Les entreprises financières qui ne s'adaptent pas pourraient se retrouver désavantagées sur le marché. L'environnement actuel présente un scénario risque-récompense à 50-50 ; les institutions qui cultivent des cadres de conformité robustes sont susceptibles de gagner en confiance et en crédibilité, tandis que celles qui restent passives pourraient faire face à des dommages de réputation importants, voire à des sanctions. Il est essentiel que les institutions financières comprennent que leur approche de ces orientations ne doit pas être simplement procédurale, mais plutôt intégrée à leur stratégie globale de gestion des risques.

Par exemple, les institutions pourraient développer un indice pour évaluer et enregistrer leurs processus de conformité, permettant ainsi un examen continu de l'efficacité et de la pertinence de leurs stratégies. Cela sert non seulement de mesure interne, mais peut également profiter directement aux entités financières en les positionnant favorablement aux yeux des régulateurs et des participants au marché.

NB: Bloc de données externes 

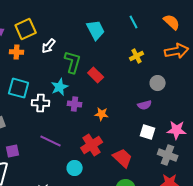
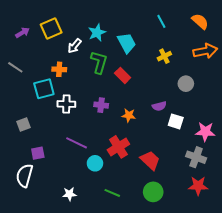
cyan trapezoid: (96, 30) -> (127, 43), moved
orange cross: (17, 52) -> (59, 69), moved
cyan star: (60, 87) -> (97, 33), moved
cyan square: (19, 88) -> (44, 89), turned -30
purple semicircle: (145, 105) -> (159, 106), moved
white square: (148, 132) -> (176, 121), moved
cyan circle: (75, 168) -> (95, 163), moved

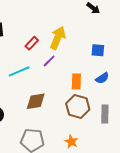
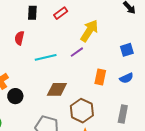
red rectangle: (32, 43) -> (61, 13), moved
blue square: (98, 50) -> (127, 50), turned -32
brown hexagon: (78, 106) -> (82, 111), moved

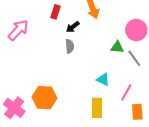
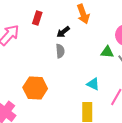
red rectangle: (56, 12) -> (37, 18), moved
orange hexagon: (44, 98) -> (35, 88), moved

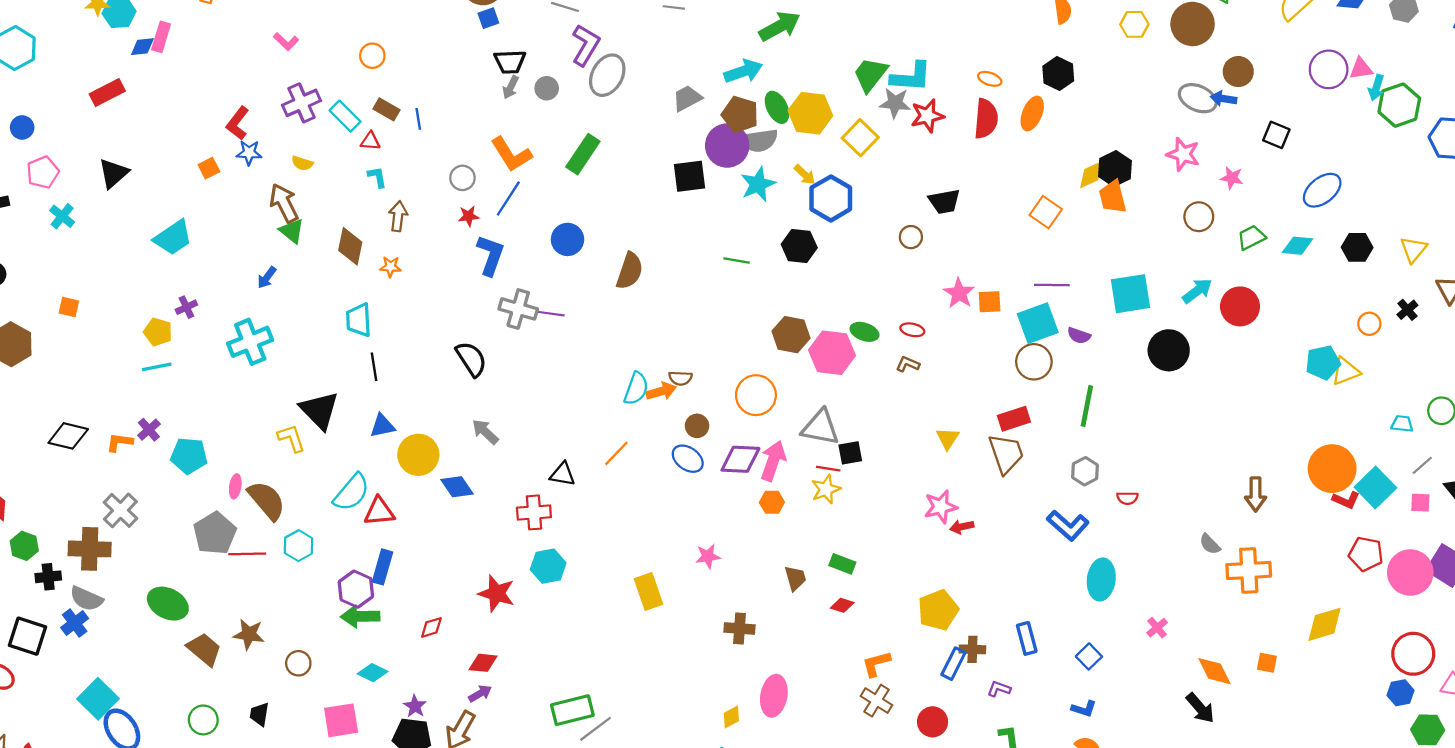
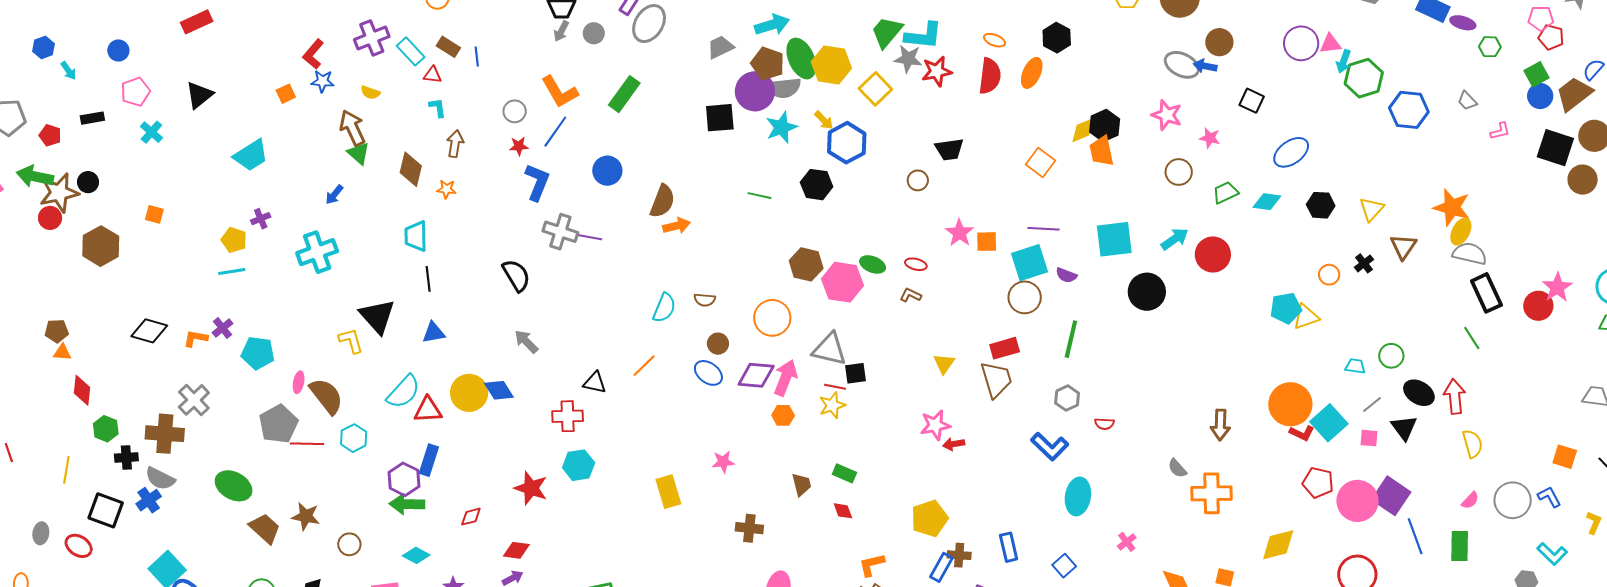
green ellipse: (777, 107) -> (801, 59), size x1.4
orange arrow: (661, 391) -> (676, 226), moved
yellow circle: (418, 455) -> (469, 393), moved
red diamond: (842, 605) -> (843, 511), turned 50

Elles doivent rester vigilantes et réactives à toutes les conséquences indirectes qui pourraient découler de l'évolution de la réglementation.

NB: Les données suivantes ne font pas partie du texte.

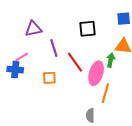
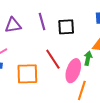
purple line: (54, 48) -> (42, 21), moved
orange square: (49, 78) -> (27, 74), size x1.6

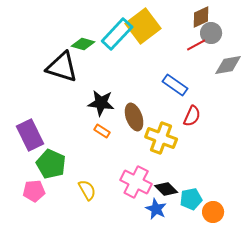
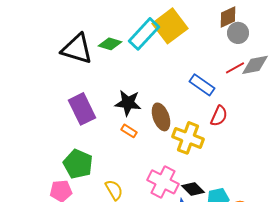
red line: (196, 45) -> (235, 68), moved
black triangle: (62, 67) -> (77, 49), moved
purple rectangle: (30, 135) -> (82, 109), moved

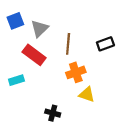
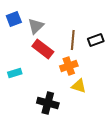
brown line: (68, 44) -> (73, 40), moved
red rectangle: (34, 55) -> (43, 49), moved
black cross: (53, 113) -> (48, 103), size x1.5

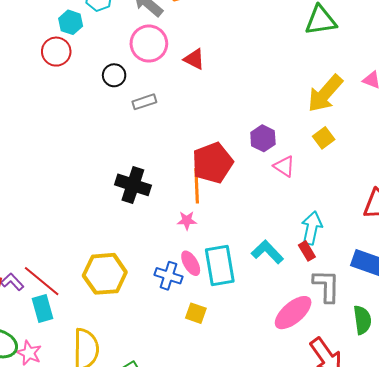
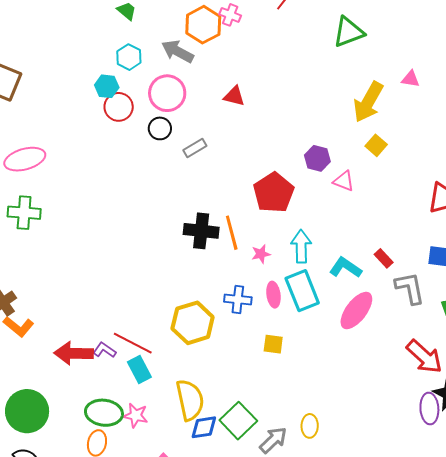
pink circle: (149, 44) -> (167, 93), moved
red circle: (56, 52) -> (119, 107), moved
orange line: (197, 186) -> (232, 233), moved
cyan arrow: (312, 228) -> (301, 246), moved
pink ellipse: (191, 263) -> (273, 295), turned 35
blue cross: (168, 276) -> (238, 299), moved
yellow square: (196, 313) -> (273, 344), moved
pink ellipse: (293, 313) -> (356, 311), moved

En résumé, la consultation du GAFI souligne la nécessité pour les institutions financières de faire évoluer leur approche de la conformité à la recommandation 24. En investissant dans de nouveaux mécanismes d'identification et des initiatives éducatives, ces entreprises peuvent non seulement satisfaire aux exigences réglementaires, mais aussi renforcer leur position sur le marché financier. Une participation directe à ce processus sera essentielle pour que les entités évitent d'éventuelles sanctions et établissent une confiance durable avec leurs clients.

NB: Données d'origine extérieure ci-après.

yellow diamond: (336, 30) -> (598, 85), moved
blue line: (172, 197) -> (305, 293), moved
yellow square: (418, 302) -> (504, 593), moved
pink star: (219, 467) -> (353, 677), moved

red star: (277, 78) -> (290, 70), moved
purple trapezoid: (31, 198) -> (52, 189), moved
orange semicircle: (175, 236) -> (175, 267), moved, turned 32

Comparaisons et normes internationales

International Comparisons and Standards

Les discussions récentes autour de la recommandation 24 ont mis en évidence les différences internationales dans la manière dont les pays traitent les registres de fiducies et la gestion des actifs qui y sont associés. La complexité de ces systèmes reflète souvent les cadres de gouvernance en place. Par exemple, l'Allemagne met en œuvre un système de base de données robuste pour surveiller les avoirs en fiducie, tandis que d'autres pays peuvent adopter une approche plus souple, manquant de registres complets. Cette incohérence peut créer des difficultés lorsqu'on essaie d'évaluer l'efficacité des mesures de contrôle des actifs à travers les frontières.

Un point de préoccupation important est la définition d'un fiduciaire et les types de fiducies disponibles dans différentes juridictions. Certains pays n'offrent qu'une transparence limitée en ce qui concerne les fiducies, ce qui rend difficile l'évaluation précise des risques. Un système de requête automatisé pourrait aider à rationaliser la déclaration et à améliorer la responsabilisation ; cependant, de nombreux pays s'appuient encore sur la saisie manuelle des données, ce qui augmente le risque d'erreurs. En ce qui concerne les fiducies non résidentes, la réglementation peut varier considérablement, exaspérant encore le problème.

Pays Type de registre Niveau de contrôle
Allemagne Base de données publique Élevé
Royaume-Uni Registre privé Moyen
États-Unis Pas de registre central Faible
France Registre centralisé Élevé

Les pays qui adoptent une approche plus centralisée ou automatisée des registres de fiducies ont tendance à exprimer des niveaux de confiance plus élevés de la part du public. Ils reconnaissent l'importance de la transparence dans la lutte contre les activités illicites. Bien qu'il y ait des avantages importants à standardiser les approches, la résistance des gouvernements locaux se fait souvent sentir en raison de définitions juridiques différentes et des impacts potentiels sur les conditions économiques. En conclusion, une norme internationale harmonisée pourrait améliorer les mesures de contrôle et fournir un cadre plus clair pour la déclaration et la responsabilisation à travers les nations.